Spring 2004 MWF 2, Mth 0403
Instructor: Eric Slud, Statistics program, Math. Dept.
Office: Mth 2314, x5-5469, email evs@math.umd.edu
Office hours: tentatively, M 11 and F 1 . But you can
make an appointment for
office-hour help at other times by emailing
me.
Course Text: Venables, W. N. and Ripley, B. D.
Modern Applied Statistics
with S-PLUS (4th ed, 2002.). New York: Springer-Verlag.
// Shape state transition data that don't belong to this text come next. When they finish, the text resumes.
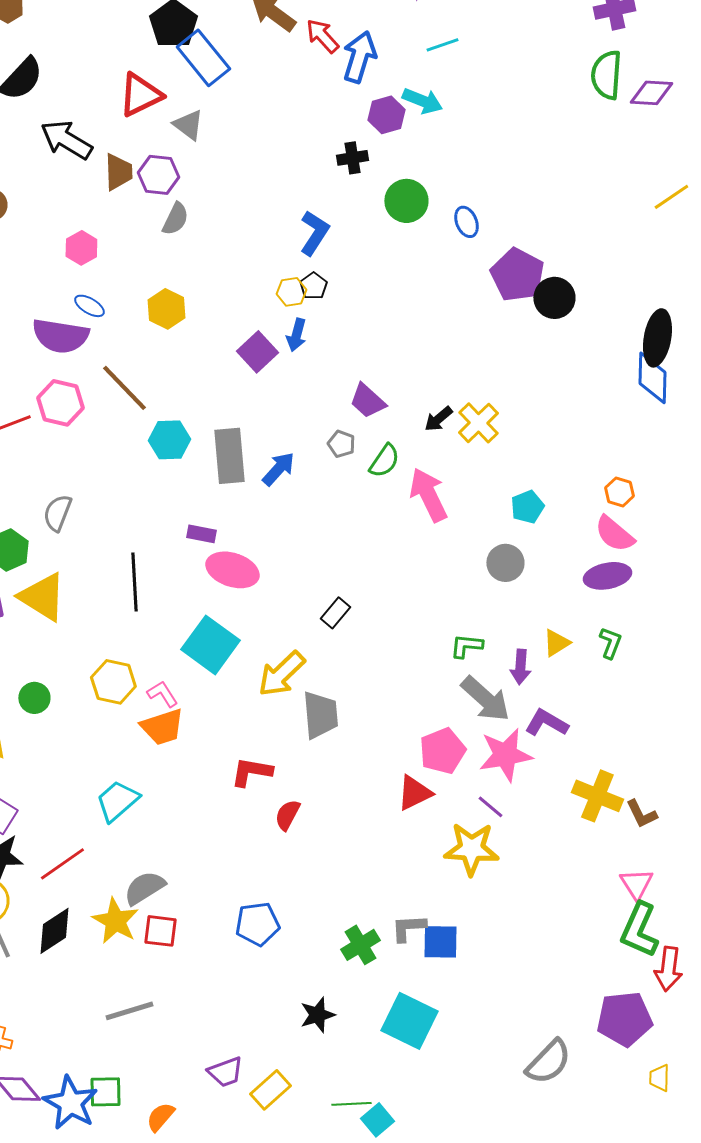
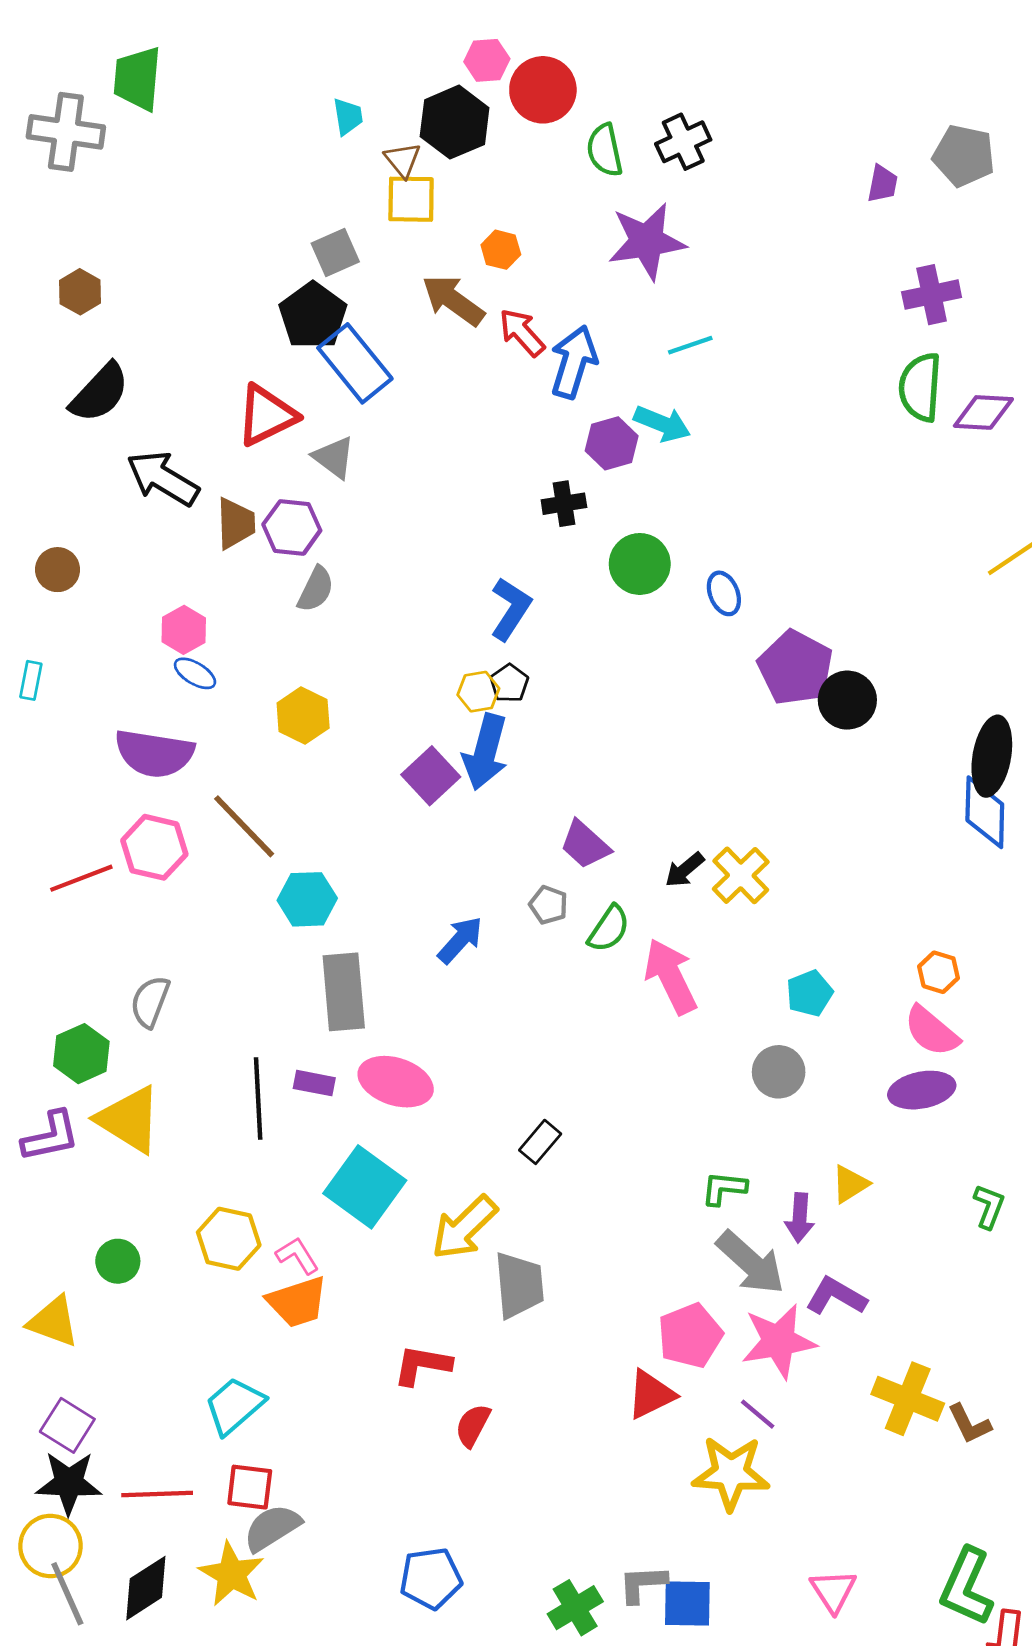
blue ellipse: (89, 306) -> (195, 673), moved
blue arrow: (296, 335) -> (485, 752), size x1.6
gray rectangle: (229, 456) -> (344, 992), moved
purple rectangle: (201, 534) -> (314, 1083), moved
green L-shape: (610, 643) -> (989, 1206), moved
red line: (62, 864) -> (157, 1494), turned 33
pink triangle: (636, 884) -> (833, 1591), moved
red square: (160, 931) -> (250, 1487), moved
Overview: Statistical research and application has changed dramatically
because of
cheap and powerful computational and graphical tools. This course
presents modern
methods of computational statistics and their application to both practical
problems
and research. The techniques covered in STAT 798C, which include
some numerical-
analysis ideas arising particularly in Statistics, should be
part of every statistician's toolbox.
Statistical methodology will be presented informally, with emphasis
on the intuitive basis
for the techniques and brief discussion of their theoretical pedigree.
Implementation of
each method will be given in Splus, SAS, or both, and each method will
be illustrated by
application to real-world data.
As contrasted with previous terms in which this course was offered,
I
plan to modify
the pace of work: one shorter homework task will be assigned
in EACH class
session rather than larger problem sets due only after a couple
of weeks.
Apart from this, the topics and level of the course will be very much
the same as they
were in Spring 2003, with the following changes:
(a) I will not spend so much time on numerical maximization of (log-)
likelihoods as
a numerical analysis topic.
(b) I will introduce "Bayesian Computing", specifically MCMC and the
Gibbs
Sampler, in slightly more detail than I did last year.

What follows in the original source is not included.